Which US state is the most financially stable?

While rankings vary by source, Utah consistently appears as a top state for fiscal stability due to strong budget surpluses and low debt, with other strong contenders including Delaware, Massachusetts, North Dakota, and Alaska, often cited for robust economies, sound budgets, or high resident financial well-being.

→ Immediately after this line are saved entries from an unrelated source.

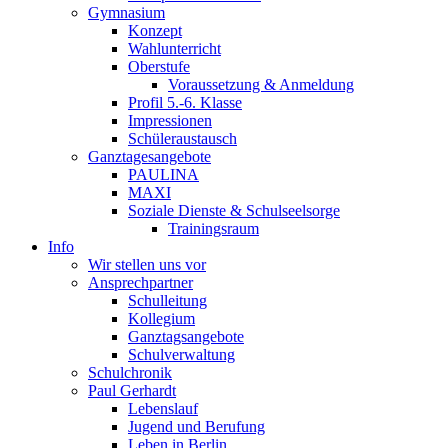
Gymnasium
Konzept
Wahlunterricht
Oberstufe
Voraussetzung & Anmeldung
Profil 5.-6. Klasse
Impressionen
Schüleraustausch
Ganztagesangebote
PAULINA
MAXI
Soziale Dienste & Schulseelsorge
Trainingsraum
Info
Wir stellen uns vor
Ansprechpartner
Schulleitung
Kollegium
Ganztagsangebote
Schulverwaltung
Schulchronik
Paul Gerhardt
Lebenslauf
Jugend und Berufung
Leben in Berlin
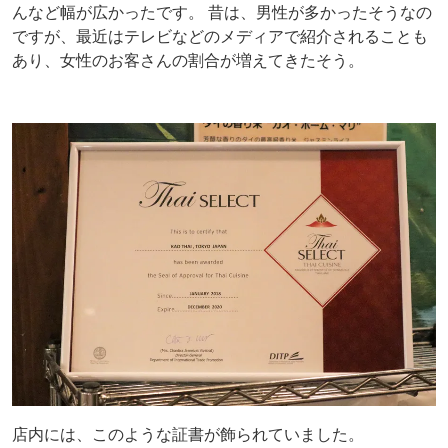
んなど幅が広かったです。 昔は、男性が多かったそうなの
ですが、最近はテレビなどのメディアで紹介されることも
あり、女性のお客さんの割合が増えてきたそう。
店内には、このような証書が飾られていました。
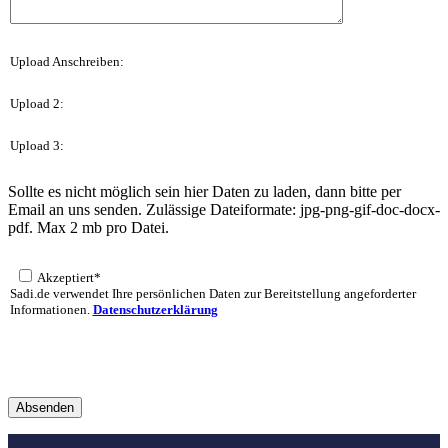
Upload Anschreiben:
Upload 2:
Upload 3:
Sollte es nicht möglich sein hier Daten zu laden, dann bitte per
Email an uns senden. Zulässige Dateiformate: jpg-png-gif-doc-docx-
pdf. Max 2 mb pro Datei.
Akzeptiert*
Sadi.de verwendet Ihre persönlichen Daten zur Bereitstellung angeforderter
Informationen.
Datenschutzerklärung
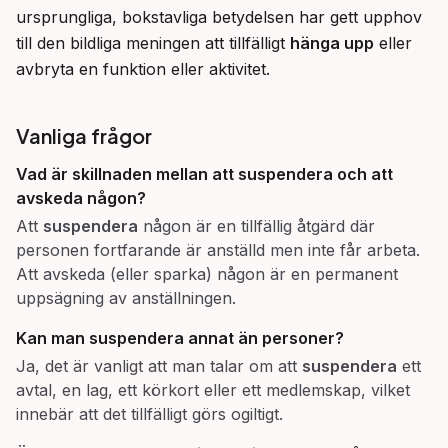
ursprungliga, bokstavliga betydelsen har gett upphov 
till den bildliga meningen att tillfälligt 
hänga upp
 eller 
avbryta en funktion eller aktivitet.
Vanliga frågor
Vad är skillnaden mellan att suspendera och att
avskeda någon?
Att
suspendera
någon är en tillfällig åtgärd där
personen fortfarande är anställd men inte får arbeta.
Att avskeda (eller sparka) någon är en permanent
uppsägning av anställningen.
Kan man suspendera annat än personer?
Ja, det är vanligt att man talar om att
suspendera
ett
avtal, en lag, ett körkort eller ett medlemskap, vilket
innebär att det tillfälligt görs ogiltigt.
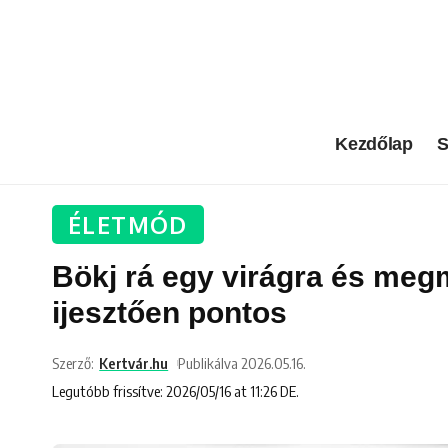
Kezdőlap
S
ÉLETMÓD
Bökj rá egy virágra és meg
ijesztően pontos
Szerző:
Kertvár.hu
Publikálva 2026.05.16.
Legutóbb frissítve: 2026/05/16 at 11:26 DE.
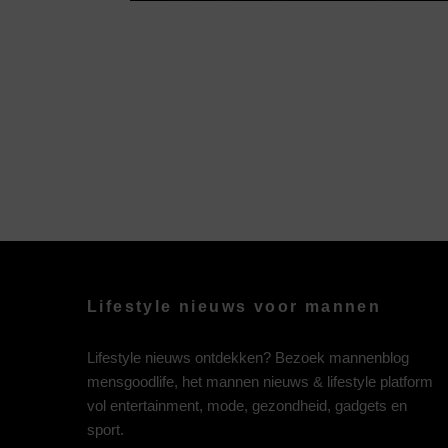
Lifestyle nieuws voor mannen
Lifestyle nieuws ontdekken? Bezoek mannenblog
mensgoodlife, het mannen nieuws & lifestyle platform
vol entertainment, mode, gezondheid, gadgets en
sport.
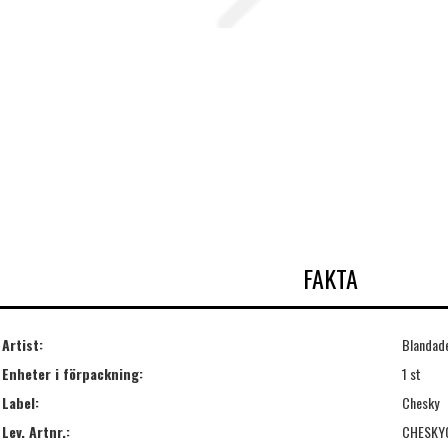
FAKTA
Artist:
Blandade
Enheter i förpackning:
1 st
Label:
Chesky
Lev. Artnr.:
CHESKY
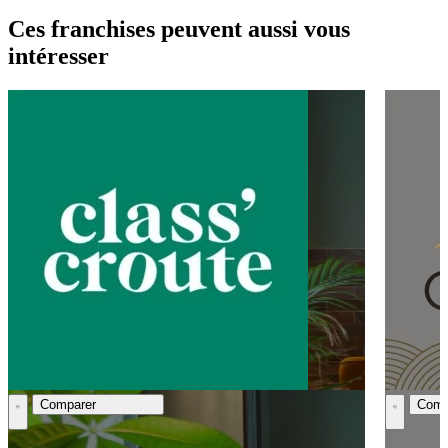
Ces franchises peuvent aussi vous
intéresser
Comparer
Comp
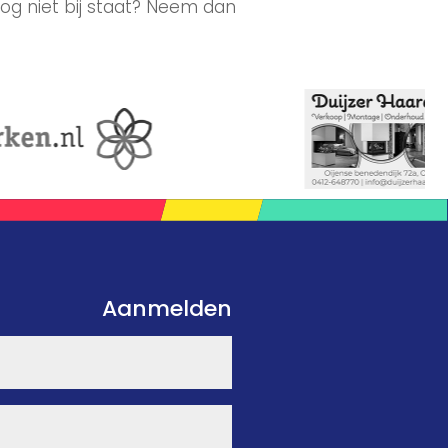
og niet bij staat? Neem dan
Aanmelden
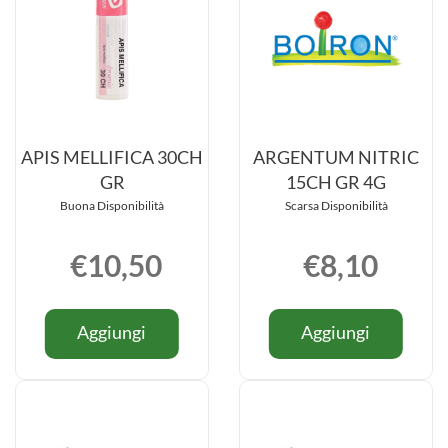
APIS MELLIFICA 30CH
ARGENTUM NITRIC
GR
15CH GR 4G
Buona Disponibilità
Scarsa Disponibilità
€10,50
€8,10
Informazioni
Informazio
Aggiungi APIS
Aggiung
Aggiungi
Aggiungi
su APIS
su ARGE
MELLIFICA
NITRIC
MELLIFICA
NITRIC
30CH
15CH
30CH
15CH
GR al
GR
GR
GR
carrello
4G al
4G
carrello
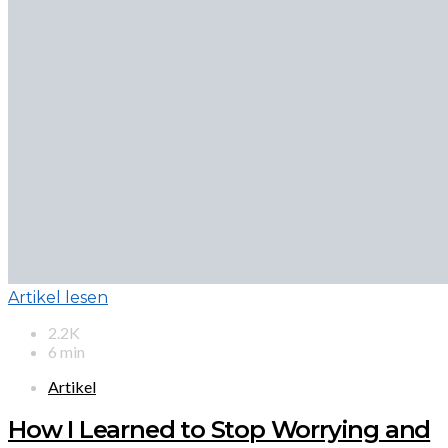
Artikel lesen
2.2K
6 min
Artikel
How I Learned to Stop Worrying and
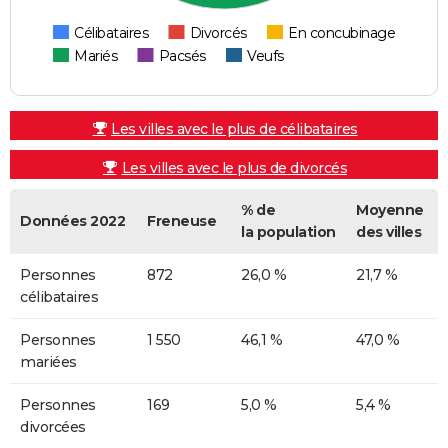
Célibataires
Divorcés
En concubinage
Mariés
Pacsés
Veufs
Les villes avec le plus de célibataires
Les villes avec le plus de divorcés
% de
Moyenne
Données 2022
Freneuse
la population
des villes
Personnes
872
26,0 %
21,7 %
célibataires
Personnes
1 550
46,1 %
47,0 %
mariées
Personnes
169
5,0 %
5,4 %
divorcées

However, states like Vermont and South Dakota are noted for financially smart residents, showing strong personal money management. 

Are states allowed to go into debt?

States usually issue debt either by law or by ballot measure. In May, for example, Ohio voters approved a measure that allows the state to issue up to $2.5 billion in debt over 10 years to help localities pay for infrastructure projects.

Who has the most debt on Earth?

The United States has the most total government debt in the world, followed by China, but Japan has the highest debt relative to its economic size (as a percentage of GDP). The U.S. accounts for a significant portion of global debt, while China and Japan also represent large shares, though China's debt is more mixed between government and corporate sectors compared to the U.S. 

Who was the last president to balance the US budget?

The last president to oversee a balanced federal budget was Bill Clinton, whose administration achieved budget surpluses for four consecutive fiscal years from 1998 to 2001, the first such period in decades. This rare fiscal success involved a combination of tax increases, spending cuts, a strong economy (including the tech boom), and the post-Cold War "peace dividend". 

Why does Warren Buffett own so many T-bills?

Buffett holds so much of his wealth in Treasury bills because they're easy to access. If he needs to cash out quickly and use the funds for something else, he can. They also offer high interest yields because the government rewards people for essentially loaning it money.

Can the USA get out of debt?

The U.S. can theoretically manage or reduce its massive national debt but completely paying it off is practically impossible and unnecessary; the focus is on sustainability through fiscal discipline, which involves controlling spending, increasing revenue (taxes), fostering economic growth, and managing interest payments, with potential long-term risks if debt grows unsustainably. Governments typically service debt rather than eliminate it, but continuous growth without fiscal adjustments risks financial instability, as suggested by models showing a limited window (around 20 years) for corrective action before potential default, according to Penn Wharton Budget Model. 

Which country has the worst debt?

There isn't one single "worst" debt country, as it depends on the metric: the United States has the largest total government debt in dollar terms, while Japan often leads in debt-to-GDP ratio, meaning debt relative to its economy's size, with nations like Sudan, Venezuela, Lebanon, and Greece also facing extremely high ratios, indicating significant financial stress.
 

What is the poorest country in Asia?

Afghanistan remains the poorest country in Asia, with decades of war, political upheaval, and humanitarian crises leaving deep scars on its economy. With weak infrastructure, heavy reliance on aid, and limited industrial output, the average Afghan citizen faces severe income constraints.